Few institutions have large reserves of cash they can afford to dish out to all their staff to help with their research, but have to think strategically in order to develop new areas with the limited uncommitted funds they have.  Should they fund Ph.D. studentships to help newly appointed young Academics get their work going?  Should they use the funds to support some core equipment that needs replacing or updating?  Perhaps some building work needs doing to allow a new star scientist to install their expensive equipment?  Or perhaps a longstanding and successful member of staff has just failed to get their core programme grant renewed and needs some bridging funding while they try again in the next round or with a different funding agency?

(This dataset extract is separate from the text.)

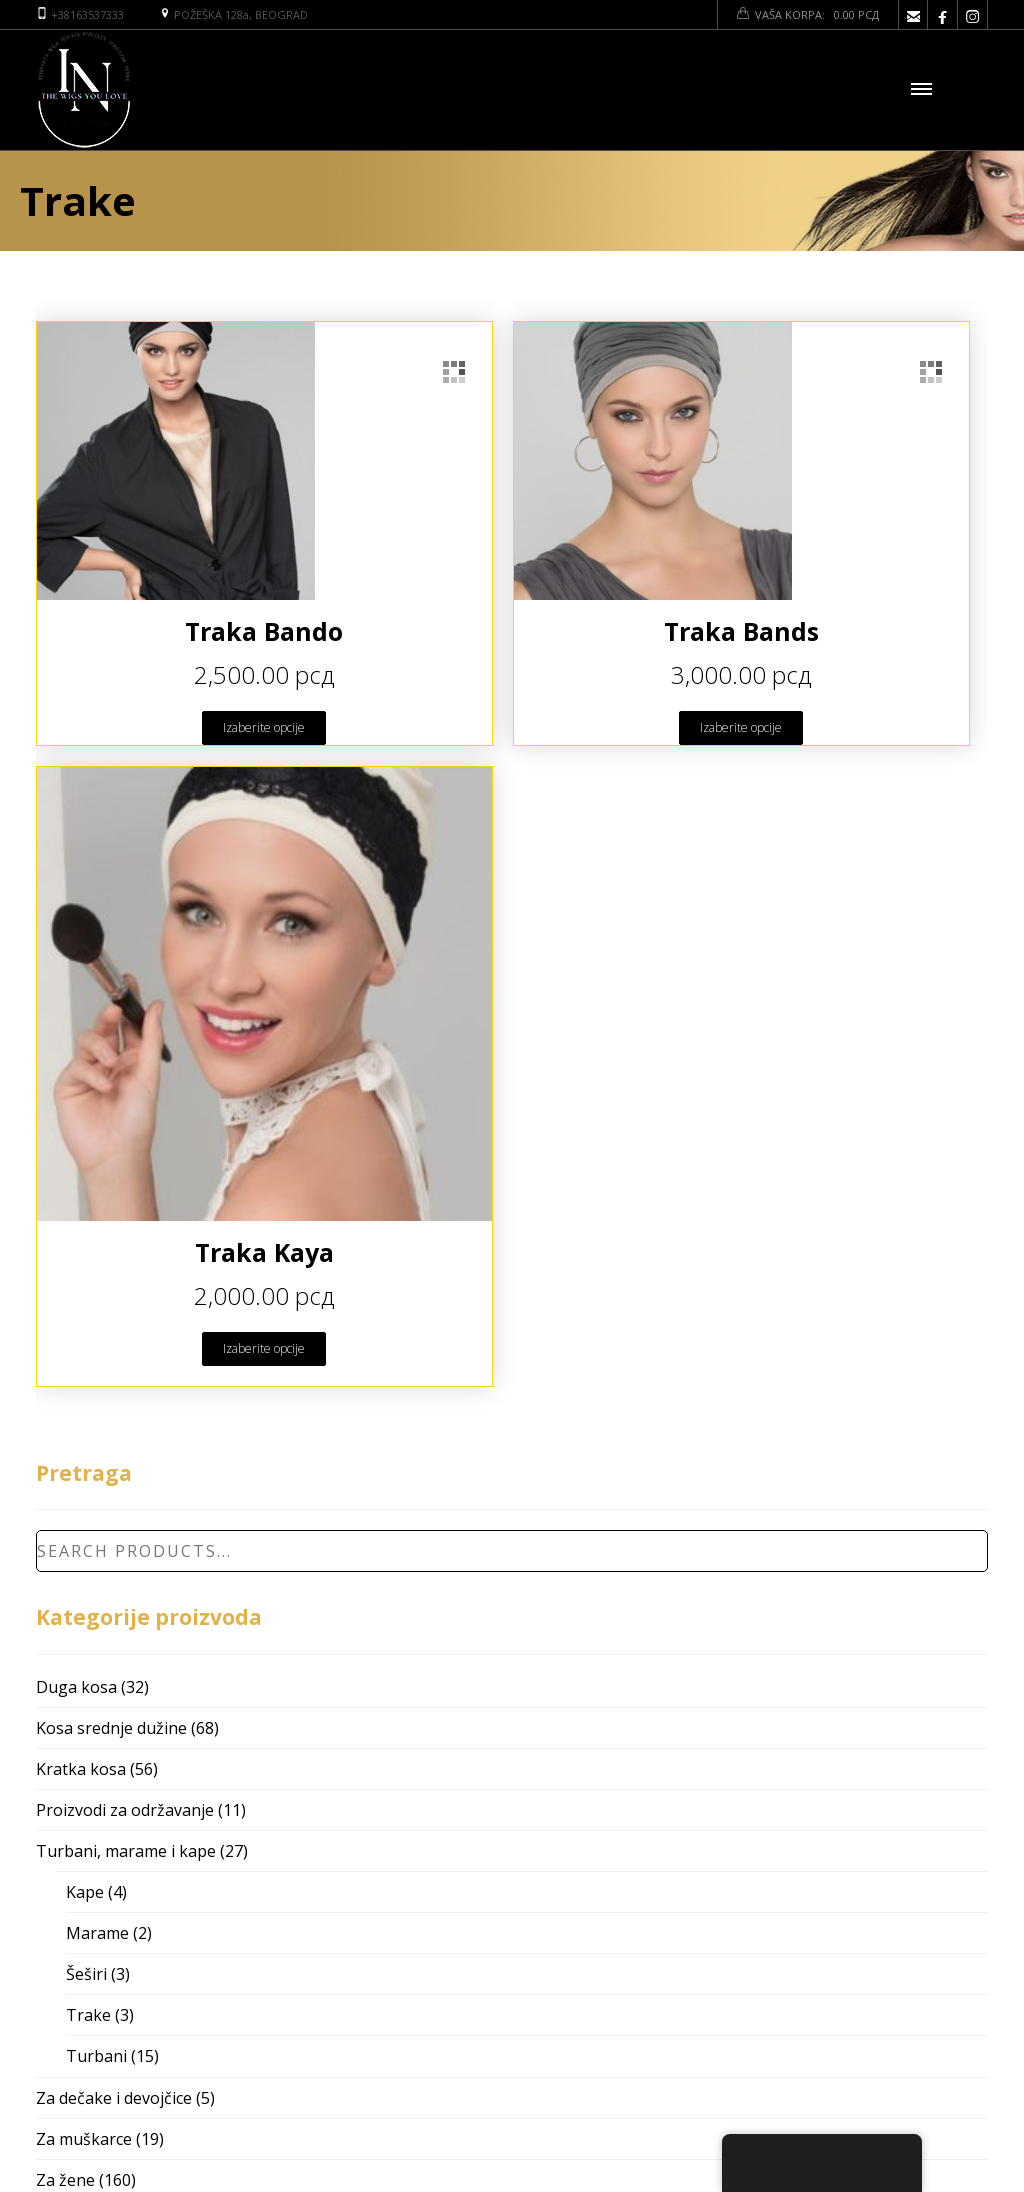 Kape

It can be difficult for department heads to make decisions about who they support and how.  It is clearly complicated and a simple “metrics” based approach is not going to be fair or work effectively for every individual.  While there have been some reports in the media about seemingly arbitrary income-based decisions leading to sackings or even suicide, I find it hard to believe that these tough and tragic events are ever due to a single factor.   The ability to generate research grant income is clearly an essential part of being a scientist since without funding you can’t do anything.  It is also true that few universities can afford to fund research programmes in full from their own resources.  What they can do, like the institution I work at,  is provide the environment that supports their staff to be as successful as they can in the current, highly competitive world of academic science research.